Let $a,b,c$ be integers satisfying $a+b+c=1$ and $ab+bc+ca<abc$. Show that $ab+bc+ca<2abc$.
Problem
Source: Czech-Polish-Slovak Junior Match 2024, I-4
Tags: inequalities, inequalities proposed, Integer
StarLex1
29.05.2024 16:33
We have the condition $ab+bc+ca<abc$ it is equivalent to $(a-1)(b-1)(c-1)>0$ which force $a>1,b+c<0 , b<1,c<1$ or other similar perms $(a-1)(b-1)(c-1)+abc>0$ $(a-1)(1-b)(1-c)+abc>0$ if b and c have the same sign or one of them zero we are done.

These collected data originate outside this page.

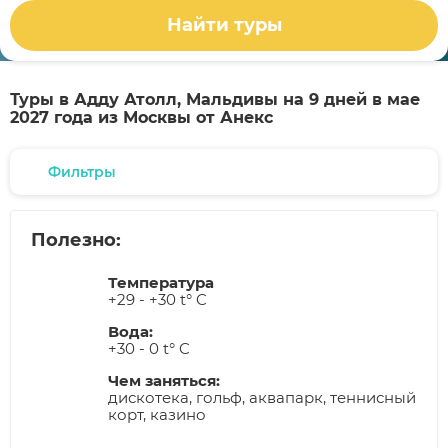
Найти туры
Туры в Адду Атолл, Мальдивы на 9 дней в мае
2027 года из Москвы от Анекс
Фильтры
Полезно:
Температура
+29 - +30 t° C
Вода:
+30 - 0 t° C
Чем заняться:
дискотека, гольф, аквапарк, теннисный
корт, казино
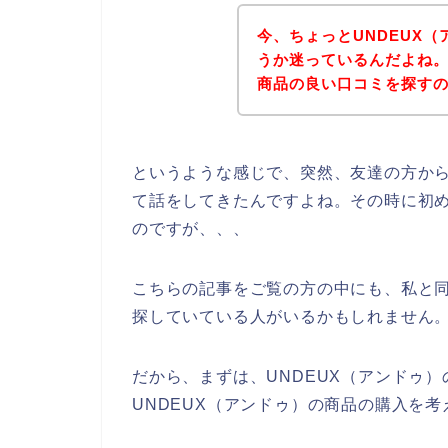
今、ちょっとUNDEUX
うか迷っているんだよね。
商品の良い口コミを探す
というような感じで、突然、友達の方から
て話をしてきたんですよね。その時に初め
のですが、、、
こちらの記事をご覧の方の中にも、私と同
探していている人がいるかもしれません
だから、まずは、UNDEUX（アンドゥ
UNDEUX（アンドゥ）の商品の購入を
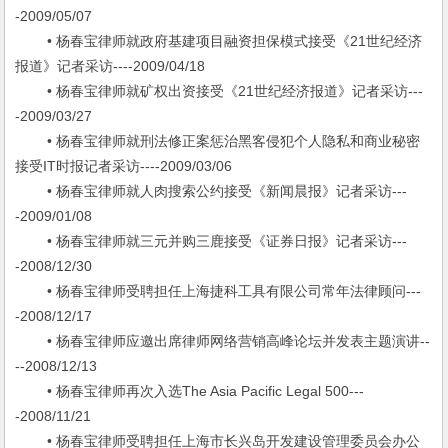
-2009/05/07
• 杨春宝律师就政府基建项目融资担保模式接受《21世纪经济
报道》记者采访----2009/04/18
• 杨春宝律师就矿权出资接受《21世纪经济报道》记者采访---
-2009/03/27
• 杨春宝律师就刑法修正案惩治黑客侵犯个人隐私和商业秘密
接受IT时报记者采访----2009/03/06
• 杨春宝律师就人肉搜索公约接受《新闻晨报》记者采访---
-2009/01/08
• 杨春宝律师就三元并购三鹿接受《证券日报》记者采访---
-2008/12/30
• 杨春宝律师受聘担任上海捷科工具有限公司常年法律顾问---
-2008/12/17
• 杨春宝律师应邀出席律师网络营销高峰论坛并发表主题演讲--
--2008/12/13
• 杨春宝律师再次入选The Asia Pacific Legal 500---
-2008/11/21
• 杨春宝律师受聘担任上海市长兴岛开发建设管理委员会办公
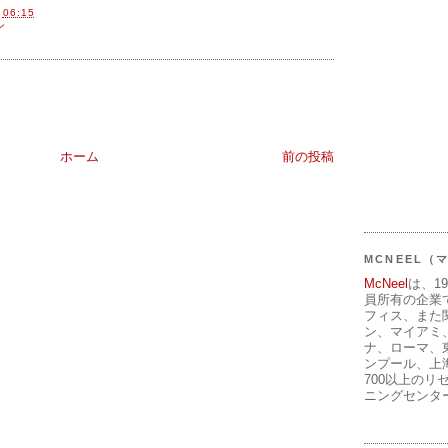
間
06:15
ン
ホーム
前の投稿
MCNEEL
McNeel
は、1
員所有の企業
フィス、また
ン、マイアミ
ナ、ローマ、
ンプール、上
700以上のリ
ニングセンタ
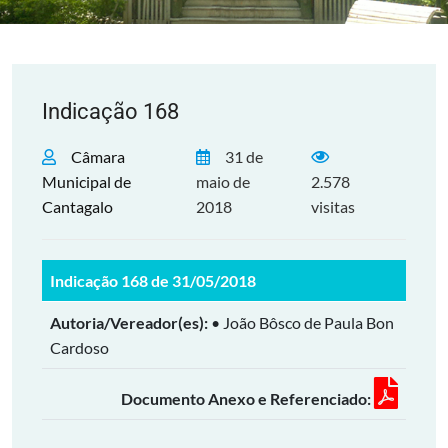
Indicação 168
Câmara
31 de
Municipal de
maio de
2.578
Cantagalo
2018
visitas
Indicação 168 de 31/05/2018
Autoria/Vereador(es):
• João Bôsco de Paula Bon
Cardoso
Documento Anexo e Referenciado:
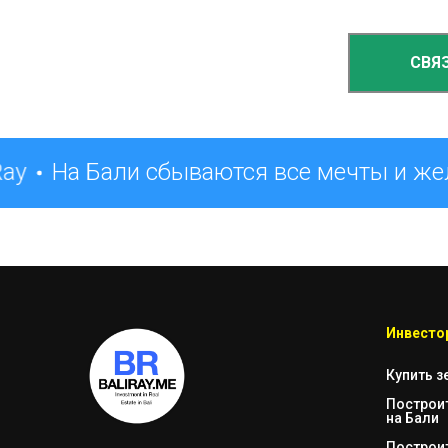
СВЯ
ay
На Бали сбываются все мечты и же
Инвестор
Купить з
Построи
на Бали
Построи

If not let $c = -x \ \text{where} \ 0<x , 0<b<x<1 \text{or} 0<b<1<x$ however there is no such integer on that range so we are done
Tintarn
29.05.2024 16:38
Yes, in fact we can even prove \[ab+bc+ca<2024abc\]under the same condition...
StarLex1
29.05.2024 16:53
hmm then the simplified question will be .Prove that $abc\geq0$
Tintarn
29.05.2024 17:33
StarLex1 wrote: hmm then the simplified question will be .Prove that $abc\geq0$ Yes, this is of course what your argument actually proves.
AymaanAZ
28.06.2024 22:57
A question : if ab + bc + ca < abc then its also < 2abc , right ?
Tintarn
29.06.2024 10:39
AymaanAZ wrote: A question : if ab + bc + ca < abc then its also < 2abc , right ? Well, this is exactly what we are asked to prove in this problem (under some conditions on $a,b,c$...).